Below I’ve taken the match statement that determines which step you next move to after the Passport step and first replaced the vals I use to explain the buisness rule with their literal value.

(passport, bornInUk, before1983) match {
case (true, _, _) => passportDetailsStep
case (false, false, _) => citizenDetailsStep
case (false, true, false) => citizenDetailsStep
case (false, true, true) => nameStep
}

Of course I’ve left out a lot of code that extracts the different conditions out of the users answers and boils them down to binary conditions.

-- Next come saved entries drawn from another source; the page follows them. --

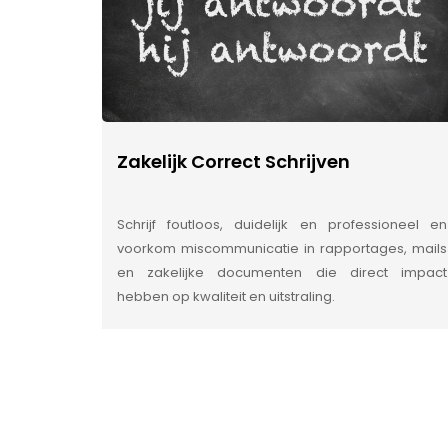
Zakelijk Correct Schrijven
Schrijf foutloos, duidelijk en professioneel en
voorkom miscommunicatie in rapportages, mails
en zakelijke documenten die direct impact
hebben op kwaliteit en uitstraling.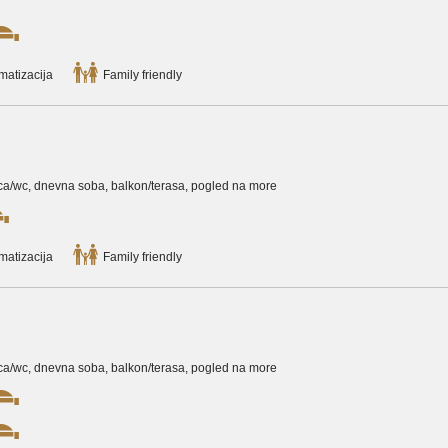
matizacija
Family friendly
onica/wc, dnevna soba, balkon/terasa, pogled na more
matizacija
Family friendly
onica/wc, dnevna soba, balkon/terasa, pogled na more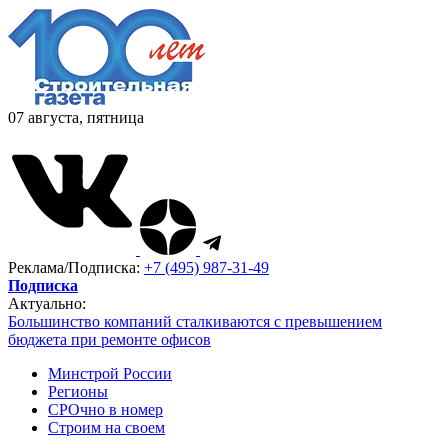
07 августа, пятница
Реклама/Подписка:
+7 (495) 987-31-49
Подписка
Актуально:
Большинство компаний сталкиваются с превышением
бюджета при ремонте офисов
Минстрой России
Регионы
СРОчно в номер
Строим на своем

Next the same code with content based pattern matching.

(passport, bornInUk, before1983) match {
case (`hasPassport`, _, _) => passportDetailsStep
case (`noPassport`, `notBornInUk`, _) => citizenDetailsStep
case (`noPassport`, `wasBornInUk`, `notBornBefore1983`) => citizenDetailsStep
case (`noPassport`, `wasBornInUk`, `wasBornBefore1983`) => nameStep
}

This leads to a longer function, as I have to use more lines to create the vals that are used in the pattern match, but I don’t agree with the concept that short functions are fundamentally easier to understand.

At least in my opinion, the pros out way the cons, it’s much clearer and easier to understand the different conditions when their IRL descriptions are used.